Hansen, the former Optimist class national champion teamed up with Taupo's James Turner last year and the long distance partnership has paid off in spades.
Both sail for the Murray's Bay Yacht Club in Auckland. "I know him pretty well from my club ... but he actually lives in Taupo and goes to school in Hamilton," Hansen said of Turner.
The two teamed up four months before this year's 420 nationals in Napier, and did well to finish sixth in their first major regatta.
The class is a natural predecessor to the Olympic 470, in which New Zealand is traditionally very strong.
Hansen got a good introduction in the class when he was sailing with Aucklander Finn Drummond, by competing at last year's World Championships in Greece. The experience paid off but the partnership was fairly short-lived.

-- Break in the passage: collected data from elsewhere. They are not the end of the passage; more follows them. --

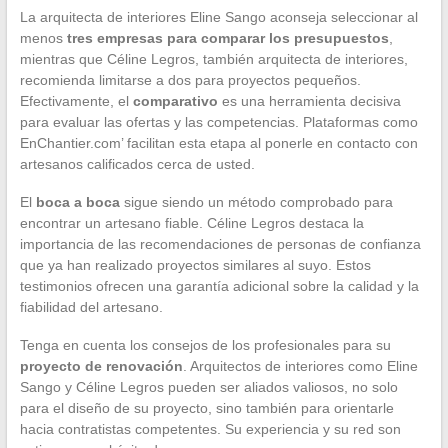
La arquitecta de interiores Eline Sango aconseja seleccionar al
menos
tres empresas para comparar los presupuestos
,
mientras que Céline Legros, también arquitecta de interiores,
recomienda limitarse a dos para proyectos pequeños.
Efectivamente, el
comparativo
es una herramienta decisiva
para evaluar las ofertas y las competencias. Plataformas como
EnChantier.com’ facilitan esta etapa al ponerle en contacto con
artesanos calificados cerca de usted.
El
boca a boca
sigue siendo un método comprobado para
encontrar un artesano fiable. Céline Legros destaca la
importancia de las recomendaciones de personas de confianza
que ya han realizado proyectos similares al suyo. Estos
testimonios ofrecen una garantía adicional sobre la calidad y la
fiabilidad del artesano.
Tenga en cuenta los consejos de los profesionales para su
proyecto de renovación
. Arquitectos de interiores como Eline
Sango y Céline Legros pueden ser aliados valiosos, no solo
para el diseño de su proyecto, sino también para orientarle
hacia contratistas competentes. Su experiencia y su red son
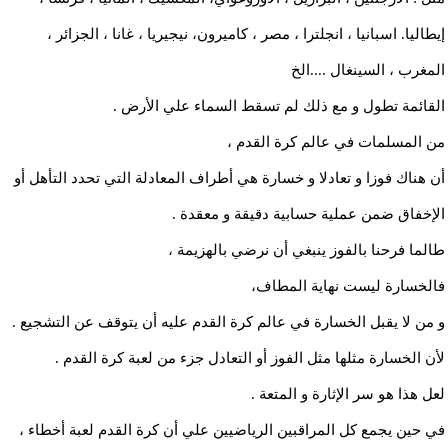
إيطاليا. اسبانيا ، انجلترا ، مصر ، كاميرون، نيجيريا ، غانا ، الجزائر ،
المغرب ، السينغال ....الخ
القائمة تطول و مع ذلك لم تسقط السماء علي الأرض .
من المسلمات في عالم كرة القدم ،
أن هناك فوزا و تعادلا و خسارة هي أطراف المعادلة التي تحدد التأهل أو
الإخفاق ضمن عملية حسابية دقيقة و معقدة .
طالما فرحنا بالفوز ينبغي أن نرضي بالهزيمة ،
فالخسارة ليست نهاية المطاف،
و من لا يقبل الخسارة في عالم كرة القدم عليه أن يتوقف عن التشجيع .
لأن الخسارة مثلها مثل الفوز أو التعادل جزء من لعبة كرة القدم .
لعل هذا هو سر الإثارة و المتعة .
في حين يجمع كل المراقبين الرياضيين علي أن كرة القدم لعبة أخطاء ،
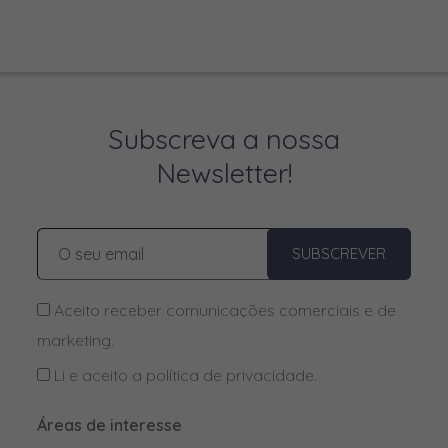
Difenacume
Dimpilato (Diazinão)
DL-Metionina
DL-Triptofano
Subscreva a nossa
Doxiciclina
Newsletter!
Enrofloxacina
Enterococcus faecium
SUBSCREVER
Etanol 70%
Fenbendazol
Aceito receber comunicações comerciais e de
marketing.
Fenilpropanolamina
Li e aceito a
política de privacidade
.
Fipronil
Florfenicol
Áreas de interesse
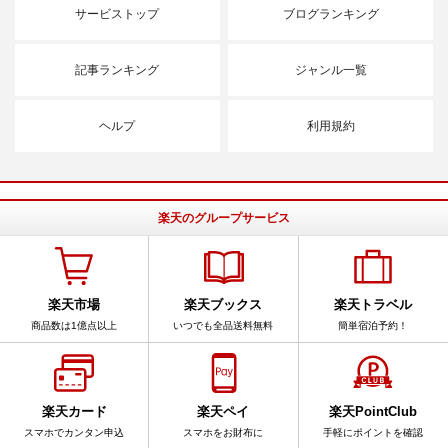
サービストップ
ブログランキング
記事ランキング
ジャンル一覧
ヘルプ
利用規約
楽天のグループサービス
楽天市場
楽天ブックス
楽天トラベル
商品数は1億点以上
いつでも全品送料無料
簡単宿泊予約！
楽天カード
楽天ペイ
楽天PointClub
スマホでカンタン申込
スマホをお財布に
手軽にポイントを確認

"I was skippering back then but I got a bit too big for that so I started crewing [with Turner], and now we've qualified to go to youth worlds," he said.
The pair will crew the team's Hobi 60 craft at the Volvo Youth Sailing ISAF World Championships, often described as a forerunner to Olympic success.
New Zealand has a successful record, securing second place overall on the nations' ranking list in 2008, and third overall in 2007.
The top-rated Kiwi 420 pairing are Logan Dunning-Beck and Ben Goodwin, with Goodwin back for a third ISAF Youth Worlds.
Former Kerikeri sailor Alexandra Maloney and Bianca Barbarich-Bacher have teamed up for the Girls Double-Handed Dinghy division. As top female sailor in the 2007 Optimist World Championships, and third overall, Maloney has already succeeded on the world stage. In 2008 they narrowly missed achieving a bronze medal in the 29er class at the ISAF Worlds in Denmark.
Sam Meech will have an opportunity to improve on the bronze medal he won in the Boys Single Handed Division in Denmark.
His counterpart in the girls' event is Rachel Basevi, with Ben Mackay picked in the Boys Windsurfer division and Lucy Driver in the Girls Windsurfer event.
For Hansen, his selection is a big break. "I guess the experience itself is important. In some ways this is the group you go into before you go into an Olympic group.
"The main benefit for me in the short term is that it's a recognised national team, so I can become a carded athlete, which gets me free gym membership, access to physiotherapy and other benefits."
As for Brazil, "all I know is Brazil's a bit dangerous and that the sailing conditions [in Buzios] are very similar to Murray's Bay and there's no dominant wind strength," he said.